Copy, pictures aside: the lines below from the one that holds "Электронные" through the final line of the listing, both ends included, exactly as they are and nothing else.

- - - - - - -

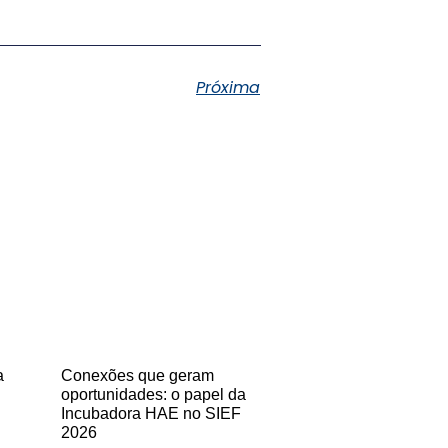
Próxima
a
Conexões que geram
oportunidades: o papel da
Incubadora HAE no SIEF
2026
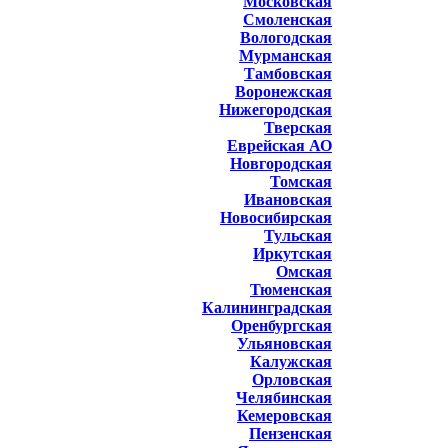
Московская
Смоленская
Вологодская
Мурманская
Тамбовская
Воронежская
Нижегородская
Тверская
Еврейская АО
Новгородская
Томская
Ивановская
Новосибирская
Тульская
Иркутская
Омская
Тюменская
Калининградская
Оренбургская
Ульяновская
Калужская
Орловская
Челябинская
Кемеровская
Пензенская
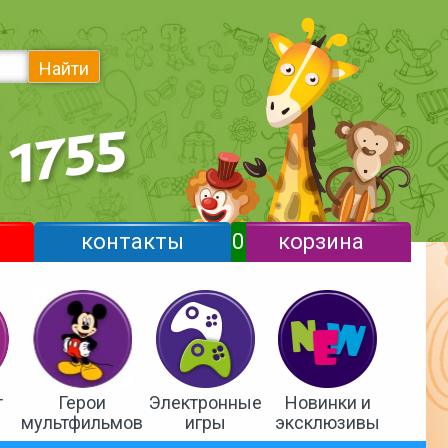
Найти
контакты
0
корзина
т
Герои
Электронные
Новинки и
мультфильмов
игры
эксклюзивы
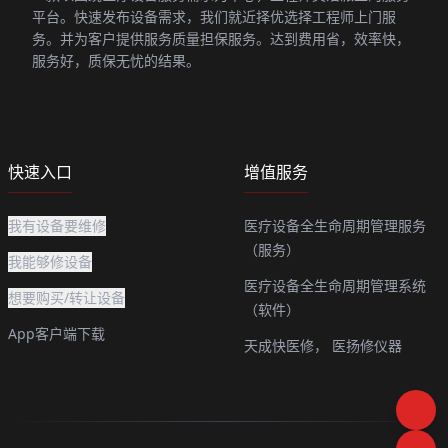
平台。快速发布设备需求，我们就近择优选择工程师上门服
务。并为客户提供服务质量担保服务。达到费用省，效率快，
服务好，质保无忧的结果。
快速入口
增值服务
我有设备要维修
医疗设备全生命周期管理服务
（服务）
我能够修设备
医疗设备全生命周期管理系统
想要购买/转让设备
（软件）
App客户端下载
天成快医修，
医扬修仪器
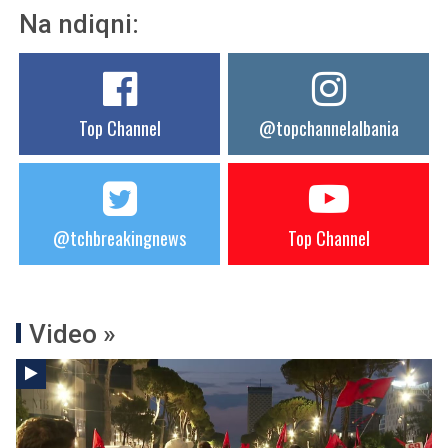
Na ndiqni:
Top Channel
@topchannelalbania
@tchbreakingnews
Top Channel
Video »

- - - - - - -

__RESPONSE TO THIS TASK__
Электронные
Новинки и
мультфильмов
игры
эксклюзивы
平台。快速发布设备需求，我们就近择优选择工程师上门服
务。并为客户提供服务质量担保服务。达到费用省，效率快，
服务好，质保无忧的结果。
快速入口
增值服务
我有设备要维修
医疗设备全生命周期管理服务
（服务）
我能够修设备
医疗设备全生命周期管理系统
想要购买/转让设备
（软件）
App客户端下载
天成快医修，
医扬修仪器
Na ndiqni:
Top Channel
@topchannelalbania
@tchbreakingnews
Top Channel
Video »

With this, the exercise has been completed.